=== Section Start ===

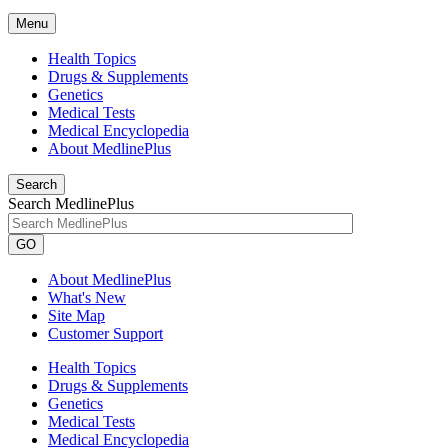
Menu
Health Topics
Drugs & Supplements
Genetics
Medical Tests
Medical Encyclopedia
About MedlinePlus
Search
Search MedlinePlus
GO
About MedlinePlus
What's New
Site Map
Customer Support
Health Topics
Drugs & Supplements
Genetics
Medical Tests
Medical Encyclopedia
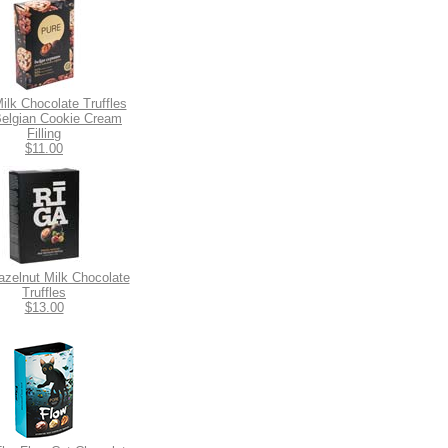
ilk Chocolate Truffles
Belgian Cookie Cream
Filling
$11.00
azelnut Milk Chocolate
Truffles
$13.00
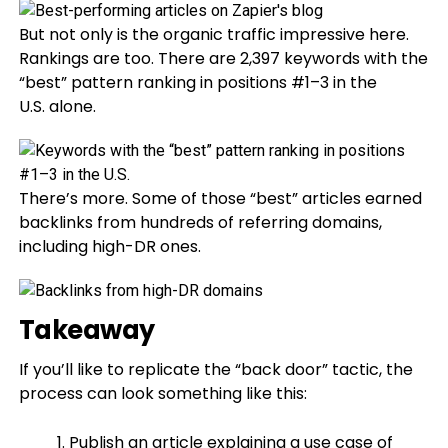
But not only is the organic traffic impressive here.
Rankings are too. There are 2,397 keywords with the
“best” pattern ranking in positions #1–3 in the
U.S. alone.
There’s more. Some of those “best” articles earned
backlinks from hundreds of referring domains,
including high-DR ones.
Takeaway
If you’ll like to replicate the “back door” tactic, the
process can look something like this:
Publish an article explaining a use case of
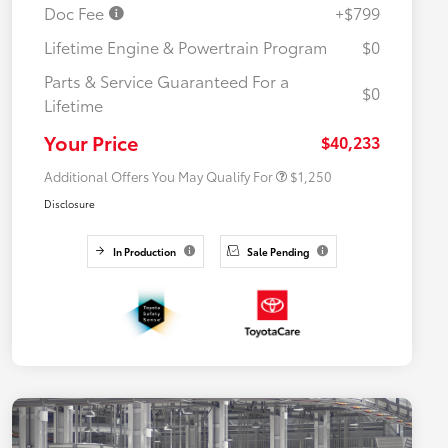
Doc Fee
+$799
Lifetime Engine & Powertrain Program
$0
Parts & Service Guaranteed For a
$0
Lifetime
Military Rebate
$750
College Rebate
$500
Your Price
$40,233
Additional Offers You May Qualify For
$1,250
Disclosure
In Production
Sale Pending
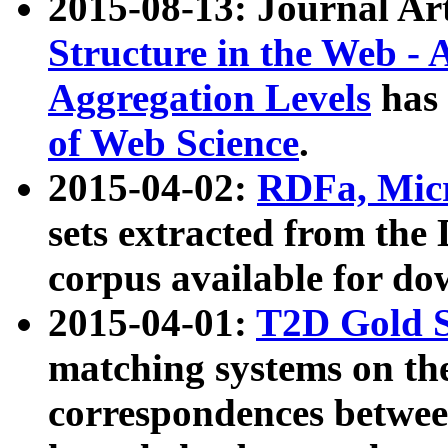
2015-08-13: Journal Ar
Structure in the Web - 
Aggregation Levels
has 
of Web Science
.
2015-04-02:
RDFa, Micr
sets extracted from t
corpus available for do
2015-04-01:
T2D Gold 
matching systems on the
correspondences betwee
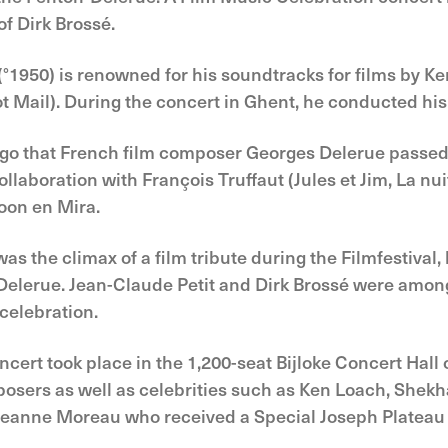
f Dirk Brossé.
1950) is renowned for his soundtracks for films by K
t Mail). During the concert in Ghent, he conducted hi
 ago that French film composer Georges Delerue passed
llaboration with François Truffaut (Jules et Jim, La n
oon en Mira.
s the climax of a film tribute during the Filmfestival, 
d Delerue. Jean-Claude Petit and Dirk Brossé were am
celebration.
ert took place in the 1,200-seat Bijloke Concert Hall
osers as well as celebrities such as Ken Loach, Shekh
Jeanne Moreau who received a Special Joseph Platea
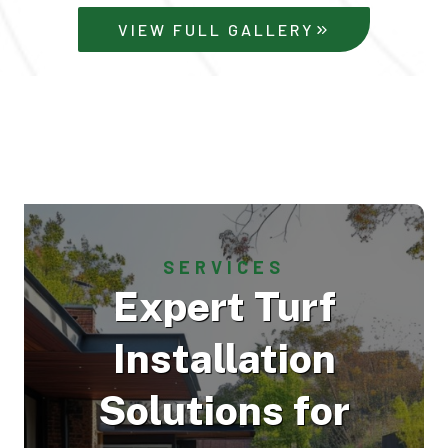
VIEW FULL GALLERY
SERVICES
Expert Turf
Installation
Solutions for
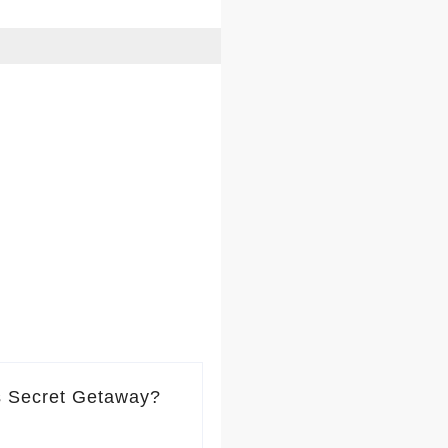
s Secret Getaway?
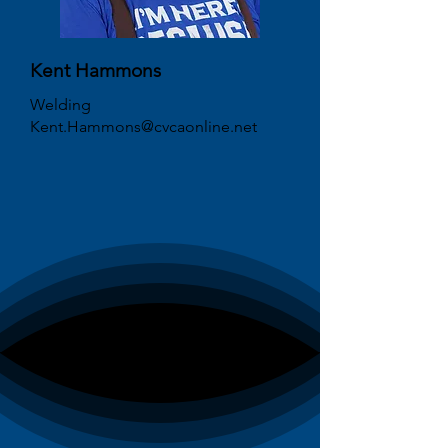
Kent Hammons
Welding
Kent.Hammons@cvcaonline.net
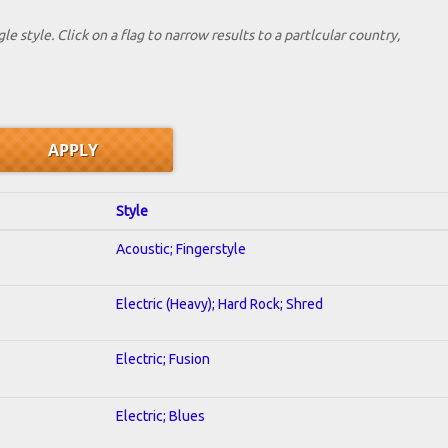
le style. Click on a flag to narrow results to a partlcular country,
Style
Acoustic; Fingerstyle
Electric (Heavy); Hard Rock; Shred
Electric; Fusion
Electric; Blues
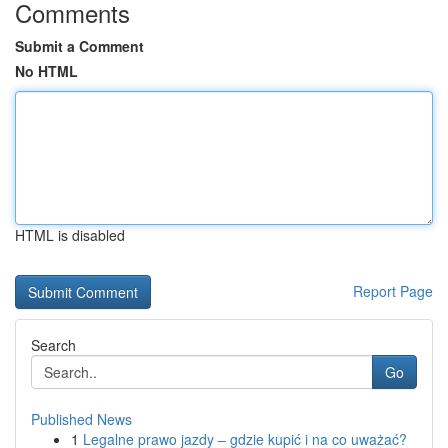
Comments
Submit a Comment
No HTML
HTML is disabled
Report Page
Search
Go
Published News
1
Legalne prawo jazdy – gdzie kupić i na co uważać?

=== Section End ===

Requirement >>
All of the material above is to be copied exactly, with no pictures.

Exercise result >>
Menu
Health Topics
Drugs & Supplements
Genetics
Medical Tests
Medical Encyclopedia
About MedlinePlus
Search
Search MedlinePlus
GO
About MedlinePlus
What's New
Site Map
Customer Support
Health Topics
Drugs & Supplements
Genetics
Medical Tests
Medical Encyclopedia
ilk Chocolate Truffles
Belgian Cookie Cream
Filling
$11.00
azelnut Milk Chocolate
Truffles
$13.00
But not only is the organic traffic impressive here.
Rankings are too. There are 2,397 keywords with the
“best” pattern ranking in positions #1–3 in the
U.S. alone.
There’s more. Some of those “best” articles earned
backlinks from hundreds of referring domains,
including high-DR ones.
Takeaway
If you’ll like to replicate the “back door” tactic, the
process can look something like this:
Publish an article explaining a use case of
Doc Fee
+$799
Lifetime Engine & Powertrain Program
$0
Parts & Service Guaranteed For a
$0
Lifetime
Military Rebate
$750
College Rebate
$500
Your Price
$40,233
Additional Offers You May Qualify For
$1,250
Disclosure
In Production
Sale Pending
2015-08-13: Journal Ar
Structure in the Web - 
Aggregation Levels
has 
of Web Science
.
2015-04-02:
RDFa, Micr
sets extracted from t
corpus available for do
2015-04-01:
T2D Gold 
matching systems on the
correspondences betwee
f Dirk Brossé.
1950) is renowned for his soundtracks for films by K
t Mail). During the concert in Ghent, he conducted hi
 ago that French film composer Georges Delerue passed
llaboration with François Truffaut (Jules et Jim, La n
oon en Mira.
s the climax of a film tribute during the Filmfestival, 
d Delerue. Jean-Claude Petit and Dirk Brossé were am
celebration.
ert took place in the 1,200-seat Bijloke Concert Hall
osers as well as celebrities such as Ken Loach, Shekh
Jeanne Moreau who received a Special Joseph Platea
VIEW FULL GALLERY
SERVICES
Expert Turf
Installation
Solutions for
s Secret Getaway?
Kent Hammons
Welding
Kent.Hammons@cvcaonline.net
le style. Click on a flag to narrow results to a partlcular country,
Style
Acoustic; Fingerstyle
Electric (Heavy); Hard Rock; Shred
Electric; Fusion
Electric; Blues
Comments
Submit a Comment
No HTML
HTML is disabled
Report Page
Search
Go
Published News
1
Legalne prawo jazdy – gdzie kupić i na co uważać?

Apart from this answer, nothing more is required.